“Where the Wild Things Are” best-seller author dies at 83

“Where the Wild Things Are” best-seller author dies at 83

PanARMENIAN.Net - Maurice Sendak, the U.S. author of the best-selling children's book Where the Wild Things Are, has died aged 83 after complications from a recent stroke, BBC News reported.

He wrote some 17 books and was a prolific illustrator, but was best-known for his 1963 tale of Max, who became the "king of all wild things".

It was made into a Hollywood film in 2009, directed by Spike Jonze. There have also been several other adaptations including an animated short in 1973 and an opera in 1980.

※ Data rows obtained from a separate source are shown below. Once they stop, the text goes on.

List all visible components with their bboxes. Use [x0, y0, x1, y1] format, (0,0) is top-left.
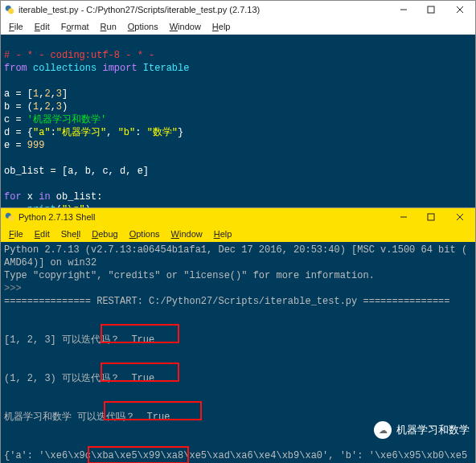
- svg-point-7: [8, 215, 14, 221]
- menu-window[interactable]: Window: [166, 229, 207, 239]
- close-button[interactable]: [445, 1, 475, 18]
- minimize-button[interactable]: [390, 208, 417, 226]
- svg-point-1: [8, 8, 14, 14]
- menu-help[interactable]: Help: [209, 229, 237, 239]
- highlight-box: [104, 401, 202, 420]
- menu-options[interactable]: Options: [123, 22, 163, 31]
- menu-file[interactable]: File: [4, 229, 28, 239]
- maximize-button[interactable]: [417, 208, 445, 226]
- menu-window[interactable]: Window: [165, 22, 206, 31]
- menu-debug[interactable]: Debug: [87, 229, 122, 239]
- kw-in: in: [39, 191, 50, 203]
- python-icon: [4, 4, 15, 15]
- watermark-text: 机器学习和数学: [396, 423, 470, 437]
- kw-import: import: [102, 63, 137, 74]
- svg-rect-9: [428, 214, 434, 220]
- editor-menubar: File Edit Format Run Options Window Help: [1, 18, 475, 35]
- svg-rect-3: [428, 6, 434, 13]
- kw-from: from: [4, 63, 27, 74]
- shell-prompt: >>>: [4, 282, 472, 295]
- shell-title-text: Python 2.7.13 Shell: [18, 212, 95, 222]
- highlight-box: [88, 446, 189, 463]
- watermark: ☁ 机器学习和数学: [374, 421, 470, 439]
- wechat-icon: ☁: [374, 421, 392, 439]
- shell-titlebar[interactable]: Python 2.7.13 Shell: [1, 208, 475, 226]
- editor-window: iterable_test.py - C:/Python27/Scripts/i…: [0, 0, 476, 209]
- menu-run[interactable]: Run: [96, 22, 121, 31]
- menu-edit[interactable]: Edit: [30, 229, 55, 239]
- menu-file[interactable]: File: [4, 22, 28, 31]
- menu-shell[interactable]: Shell: [56, 229, 85, 239]
- kw-for: for: [4, 191, 22, 203]
- shell-menubar: File Edit Shell Debug Options Window Hel…: [1, 226, 475, 242]
- menu-format[interactable]: Format: [56, 22, 94, 31]
- python-icon: [4, 211, 15, 223]
- highlight-box: [101, 324, 179, 343]
- editor-titlebar[interactable]: iterable_test.py - C:/Python27/Scripts/i…: [1, 1, 475, 18]
- menu-edit[interactable]: Edit: [30, 22, 55, 31]
- minimize-button[interactable]: [390, 1, 417, 18]
- editor-title-text: iterable_test.py - C:/Python27/Scripts/i…: [18, 5, 260, 14]
- close-button[interactable]: [445, 208, 475, 226]
- shell-banner: Python 2.7.13 (v2.7.13:a06454b1afa1, Dec…: [4, 244, 472, 256]
- restart-banner: =============== RESTART: C:/Python27/Scr…: [4, 295, 472, 308]
- code-comment: # - * - coding:utf-8 - * -: [4, 50, 154, 61]
- highlight-box: [101, 363, 179, 382]
- menu-help[interactable]: Help: [207, 22, 236, 31]
- maximize-button[interactable]: [417, 1, 445, 18]
- menu-options[interactable]: Options: [125, 229, 165, 239]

The book, which became a children's classic in the U.S. and sold more than 19 million copies worldwide, told the story of a boy who goes on a journey through his own imagination after he is sent to bed without supper.

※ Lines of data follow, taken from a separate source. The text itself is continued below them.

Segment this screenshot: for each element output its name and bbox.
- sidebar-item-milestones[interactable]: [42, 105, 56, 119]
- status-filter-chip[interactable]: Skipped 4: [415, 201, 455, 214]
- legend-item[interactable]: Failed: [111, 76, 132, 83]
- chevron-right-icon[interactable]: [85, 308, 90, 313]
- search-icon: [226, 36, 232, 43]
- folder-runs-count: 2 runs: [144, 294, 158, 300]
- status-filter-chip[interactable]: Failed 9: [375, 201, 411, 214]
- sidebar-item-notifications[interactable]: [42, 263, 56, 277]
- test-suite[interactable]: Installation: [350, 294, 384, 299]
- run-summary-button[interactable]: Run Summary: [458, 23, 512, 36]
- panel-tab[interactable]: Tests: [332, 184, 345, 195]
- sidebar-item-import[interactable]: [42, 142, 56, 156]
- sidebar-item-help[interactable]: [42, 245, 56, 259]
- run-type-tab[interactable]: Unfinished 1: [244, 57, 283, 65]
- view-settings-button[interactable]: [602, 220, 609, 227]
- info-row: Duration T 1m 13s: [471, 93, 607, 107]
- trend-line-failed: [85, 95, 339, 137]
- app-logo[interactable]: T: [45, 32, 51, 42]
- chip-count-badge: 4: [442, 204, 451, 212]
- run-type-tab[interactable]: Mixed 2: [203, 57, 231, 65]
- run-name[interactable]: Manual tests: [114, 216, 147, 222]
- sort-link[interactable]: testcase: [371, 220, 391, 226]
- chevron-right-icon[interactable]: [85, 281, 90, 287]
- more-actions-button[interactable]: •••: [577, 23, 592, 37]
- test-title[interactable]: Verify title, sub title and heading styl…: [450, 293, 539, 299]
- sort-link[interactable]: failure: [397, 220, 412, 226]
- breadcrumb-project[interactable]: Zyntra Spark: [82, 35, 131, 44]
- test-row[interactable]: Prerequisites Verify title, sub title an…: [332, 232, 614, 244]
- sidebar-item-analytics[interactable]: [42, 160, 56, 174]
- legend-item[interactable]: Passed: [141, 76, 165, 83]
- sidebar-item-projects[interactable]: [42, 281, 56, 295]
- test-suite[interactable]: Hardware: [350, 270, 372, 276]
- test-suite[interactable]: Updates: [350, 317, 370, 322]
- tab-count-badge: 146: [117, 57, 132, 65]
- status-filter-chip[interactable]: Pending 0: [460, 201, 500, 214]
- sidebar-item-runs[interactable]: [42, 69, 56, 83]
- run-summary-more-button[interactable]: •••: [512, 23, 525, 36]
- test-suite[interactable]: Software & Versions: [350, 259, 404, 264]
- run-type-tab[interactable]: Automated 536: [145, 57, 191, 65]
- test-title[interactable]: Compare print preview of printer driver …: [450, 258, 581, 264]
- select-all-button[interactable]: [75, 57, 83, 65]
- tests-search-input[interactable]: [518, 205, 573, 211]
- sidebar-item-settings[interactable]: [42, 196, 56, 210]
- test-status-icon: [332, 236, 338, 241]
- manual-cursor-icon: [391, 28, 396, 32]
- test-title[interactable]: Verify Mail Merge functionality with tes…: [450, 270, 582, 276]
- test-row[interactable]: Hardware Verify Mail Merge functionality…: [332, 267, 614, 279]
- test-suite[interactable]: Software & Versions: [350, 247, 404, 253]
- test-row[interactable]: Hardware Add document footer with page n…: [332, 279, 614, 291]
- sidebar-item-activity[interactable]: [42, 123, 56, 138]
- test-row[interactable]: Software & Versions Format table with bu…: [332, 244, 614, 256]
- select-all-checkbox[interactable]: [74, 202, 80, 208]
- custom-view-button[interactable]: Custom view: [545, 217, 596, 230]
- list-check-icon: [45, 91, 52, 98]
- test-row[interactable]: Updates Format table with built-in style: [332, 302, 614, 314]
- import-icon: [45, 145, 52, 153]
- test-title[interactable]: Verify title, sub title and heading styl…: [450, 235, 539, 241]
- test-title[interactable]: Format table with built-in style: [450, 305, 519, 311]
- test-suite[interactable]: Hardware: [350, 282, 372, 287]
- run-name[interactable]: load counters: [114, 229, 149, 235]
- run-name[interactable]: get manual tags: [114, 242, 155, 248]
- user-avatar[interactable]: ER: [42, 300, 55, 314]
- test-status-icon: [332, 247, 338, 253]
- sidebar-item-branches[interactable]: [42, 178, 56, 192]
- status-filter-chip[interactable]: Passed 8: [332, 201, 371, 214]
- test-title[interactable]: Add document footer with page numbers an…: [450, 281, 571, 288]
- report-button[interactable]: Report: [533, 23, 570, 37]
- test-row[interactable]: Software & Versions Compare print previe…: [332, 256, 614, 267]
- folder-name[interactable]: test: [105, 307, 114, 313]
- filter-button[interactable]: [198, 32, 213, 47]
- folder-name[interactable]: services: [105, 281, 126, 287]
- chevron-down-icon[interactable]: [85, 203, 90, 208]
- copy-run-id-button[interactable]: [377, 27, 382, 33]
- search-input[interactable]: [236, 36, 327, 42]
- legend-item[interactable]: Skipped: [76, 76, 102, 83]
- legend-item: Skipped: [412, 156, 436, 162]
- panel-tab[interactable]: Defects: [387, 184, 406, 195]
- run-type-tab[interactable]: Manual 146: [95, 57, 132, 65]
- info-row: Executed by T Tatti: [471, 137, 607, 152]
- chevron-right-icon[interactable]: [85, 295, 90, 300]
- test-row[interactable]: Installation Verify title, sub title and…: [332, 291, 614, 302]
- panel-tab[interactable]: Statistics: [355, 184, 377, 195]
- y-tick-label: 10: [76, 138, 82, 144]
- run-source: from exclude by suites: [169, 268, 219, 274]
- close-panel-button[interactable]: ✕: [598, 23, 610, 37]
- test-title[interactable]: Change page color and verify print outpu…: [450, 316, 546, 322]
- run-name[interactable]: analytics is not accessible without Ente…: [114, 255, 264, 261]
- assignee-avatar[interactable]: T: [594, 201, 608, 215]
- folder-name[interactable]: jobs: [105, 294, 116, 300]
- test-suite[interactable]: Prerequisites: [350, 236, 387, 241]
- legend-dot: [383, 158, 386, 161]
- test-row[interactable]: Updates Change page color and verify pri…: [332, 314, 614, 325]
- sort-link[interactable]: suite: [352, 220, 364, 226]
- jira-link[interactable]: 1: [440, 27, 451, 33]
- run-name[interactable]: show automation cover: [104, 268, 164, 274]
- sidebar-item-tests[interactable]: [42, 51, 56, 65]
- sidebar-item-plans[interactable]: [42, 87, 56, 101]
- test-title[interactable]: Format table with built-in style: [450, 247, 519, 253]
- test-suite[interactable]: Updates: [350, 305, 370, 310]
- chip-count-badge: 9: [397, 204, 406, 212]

Considered controversial for its images when it was first published - which some claimed to have scared children - the book went on to earn Sendak a prestigious Caldecott Medal for best children's book in 1964.

Born in 1928 and raised in Brooklyn by Jewish-Polish immigrant parents, Sendak said his own life had been clouded by the Holocaust and that the events of World War II were the root of his raw and honest artistic style.

His childhood dream to be an illustrator was realised in 1951 when he was commissioned to do the art for Wonderful Farm by Marcel Ayme and by 1957 he was writing his own books. Ballet and opera

Other titles written and illustrated by the author include In the Night Kitchen, Outside Over There, Higglety Pigglety Pop! and The Nutshell Library. His last picture book Bumble-Ardy was published in 2011. It tells the story of an orphaned pig who gives himself a riotous birthday party.

A posthumous picture book, My Brother's Book - a poem written and illustrated by Sendak and inspired by his love for his late brother, Jack - is scheduled to be published next February.

The author won a number of awards for his work, including the Hans Christian Andersen medal for illustration in 1970 and the Laura Ingalls Wilder Award from the American Library Association in 1983.